The final question is about the most popular typewriter model sold in the U.S. in 1978, and he writes the answer down before the emcee even finishes reading the question. She cheers, loud enough that the table next to them turns to look, and she slams her hand down on the table, her palm landing right on top of his. She doesn’t pull away. When the emcee announces they won, the crowd around them claps, and the prize is a free two-night rental at a tiny cabin 45 minutes north, right on the stream he fishes every other weekend.

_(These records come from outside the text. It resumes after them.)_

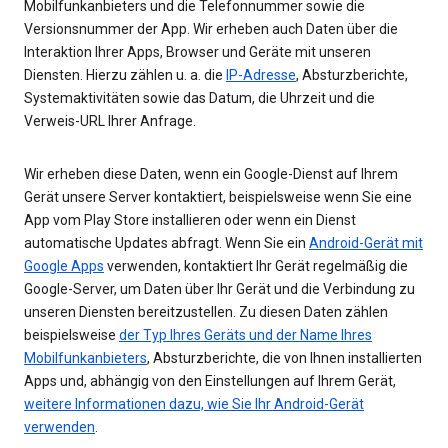
Mobilfunkanbieters und die Telefonnummer sowie die
Versionsnummer der App. Wir erheben auch Daten über die
Interaktion Ihrer Apps, Browser und Geräte mit unseren
Diensten. Hierzu zählen u. a. die
IP-Adresse
, Absturzberichte,
Systemaktivitäten sowie das Datum, die Uhrzeit und die
Verweis-URL Ihrer Anfrage.
Wir erheben diese Daten, wenn ein Google-Dienst auf Ihrem
Gerät unsere Server kontaktiert, beispielsweise wenn Sie eine
App vom Play Store installieren oder wenn ein Dienst
automatische Updates abfragt. Wenn Sie ein
Android-Gerät mit
Google Apps
verwenden, kontaktiert Ihr Gerät regelmäßig die
Google-Server, um Daten über Ihr Gerät und die Verbindung zu
unseren Diensten bereitzustellen. Zu diesen Daten zählen
beispielsweise
der Typ Ihres Geräts und der Name Ihres
Mobilfunkanbieters
, Absturzberichte, die von Ihnen installierten
Apps und, abhängig von den Einstellungen auf Ihrem Gerät,
weitere Informationen dazu, wie Sie Ihr Android-Gerät
verwenden
.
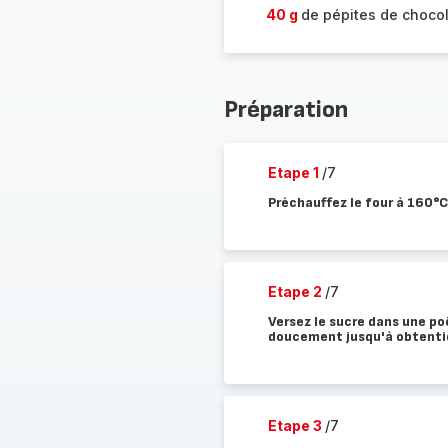
40 g
de pépites de chocol
Préparation
Etape 1
/7
Préchauffez le four à 160°C
Etape 2
/7
Versez le sucre dans une poê
doucement jusqu'à obtentio
Etape 3
/7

He’s still staring at the prize voucher in the emcee’s hand when she leans in, her mouth inches from his ear, so only he can hear. “I’ve been trying to work up the nerve to ask you to go up there with me for three weeks,” she says, and she squeezes his hand where it’s still under hers. “I saw the trout sticker on your truck. I know you go up there alone. I figured if we won, you wouldn’t have an excuse to say no.”

For half a second, he wants to make an excuse. Wants to say the cabin’s probably too small, wants to say he’s got a typewriter he needs to finish restoring for a client, wants to say he’s not good at being around people for that long. But then he looks at her, at the way she’s biting her lip like she’s nervous he’ll say no, at the gold flecks in her hazel eyes catching the string lights strung above the picnic tables, and he doesn’t. He squeezes her hand back, the scar on his knuckle rubbing against her wrist, and tells her he’s got an extra fly rod in the bed of his truck, if she wants to learn how to cast. She grins, leans across the table to steal a french fry off his plate, and her knee presses firm against his under the table, warm and steady, while the emcee runs through the rest of the night’s prizes.